Jardin Fabrice, Sahota Surinder S
Département d'Hématologie Clinique and Groupe d'étude des proliférations lymphoïdes, Centre Henri Becquerel, Rouen, France.
Hematology. 2005 Apr;10(2):115-29. doi: 10.1080/10245330400026105.
Cloning translocation breakpoints which cluster suspiciously to specific chromosomal loci has proved fruitful, leading to the identification of genes implicated in the onset of hematological malignancy. One of the most notable is BCL6, located on chromosome 3q27. The BCL6 is now known to encode a nuclear transcriptional repressor, with pivotal roles in germinal center (GC) formation and regulation of lymphocyte function, differentiation and survival. Unusually, the BCL6 gene locus is also actively targeted by the somatic mutation (SM) mechanism, at a rate indicative of specific, regulated events in both normal and malignant B-cells. These mutations occur in approximately 30% of normal centrocytes and centroblasts, but not in naive or pre-GC B-cells. They are also observed in approximately 70% of diffuse large B-cells lymphomas, approximately 30% of follicular lymphomas (FL) and at various frequencies in many lymphoma subtypes. Mutations are generated in the 5' proximity of the BCL6 promoter, including the first intron and are mainly single nucleotide substitutions, but with insertions and deletions also observed. Mutations in BCL6 occur independently of translocations, although mutational levels can be dramatically influenced by aberrantly translocated chromosomal elements, which map in the vicinity of the gene. Indeed, SMs are directly implicated in the generation of chromosomal translocations, as suggested by the overlap of the breakpoint cluster region and the mutational cluster domain. The prognostic value of the overall level of BCL6 mutations in specific lymphoma populations is, in the main, not as yet fully resolved. The accumulation of mutations in BCL6 during high grade transformation of FL, a mutational clustering and specific recurrent mutations suggest that some mutations may be selected for by their effect on the survival of the tumoral clone. In fact, it is now clear that SM can target and disrupt regulatory motifs in BCL6 to result in upregulated gene expression. Exogenous factors can also perturbate SM in BCL6. Viral infection elevates BCL6 mutational activity, suggesting a potential link with onset of virus-associated lymphoma. These findings to date reveal several mechanisms which can influence specific mutations targeting BCL6, and which may contribute to lymphomagenesis by dysregulating control of BCL6 expression.

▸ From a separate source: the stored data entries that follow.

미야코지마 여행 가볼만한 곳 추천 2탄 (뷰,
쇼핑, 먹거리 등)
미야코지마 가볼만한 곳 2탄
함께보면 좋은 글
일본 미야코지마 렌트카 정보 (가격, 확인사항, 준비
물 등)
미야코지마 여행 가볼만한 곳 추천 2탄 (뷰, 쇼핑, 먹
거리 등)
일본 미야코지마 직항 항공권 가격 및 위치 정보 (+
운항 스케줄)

克隆那些可疑地聚集在特定染色体位点的易位断点已被证明卓有成效,这使得与血液系统恶性肿瘤发病相关的基因得以鉴定。其中最著名的是位于3q27染色体上的BCL6。现在已知BCL6编码一种核转录抑制因子,在生发中心(GC)形成以及淋巴细胞功能、分化和存活的调节中起关键作用。不同寻常的是,BCL6基因位点也会被体细胞突变(SM)机制积极靶向,其发生率表明在正常和恶性B细胞中存在特定的、受调控的事件。这些突变大约发生在30%的正常中心细胞和中心母细胞中,但在幼稚或GC前B细胞中不发生。在大约70%的弥漫性大B细胞淋巴瘤、大约30%的滤泡性淋巴瘤(FL)以及许多淋巴瘤亚型中以不同频率也观察到这些突变。突变发生在BCL6启动子的5'端附近,包括第一个内含子,主要是单核苷酸替换,但也观察到插入和缺失。BCL6中的突变独立于易位发生,尽管突变水平会受到异常易位的染色体元件的显著影响,这些元件定位在该基因附近。实际上,正如断点簇区域和突变簇结构域的重叠所表明的,SM直接参与了染色体易位的产生。特定淋巴瘤群体中BCL6突变总体水平的预后价值在很大程度上尚未完全明确。在FL的高级别转化过程中BCL6突变的积累、突变聚类和特定的复发性突变表明,一些突变可能因其对肿瘤克隆存活的影响而被选择。事实上,现在很清楚SM可以靶向并破坏BCL6中的调控基序,从而导致基因表达上调。外源性因素也会干扰BCL6中的SM。病毒感染会提高BCL6的突变活性,这表明与病毒相关淋巴瘤的发病可能存在潜在联系。迄今为止的这些发现揭示了几种可以影响靶向BCL6的特定突变的机制,并且可能通过失调BCL6表达的控制而导致淋巴瘤发生。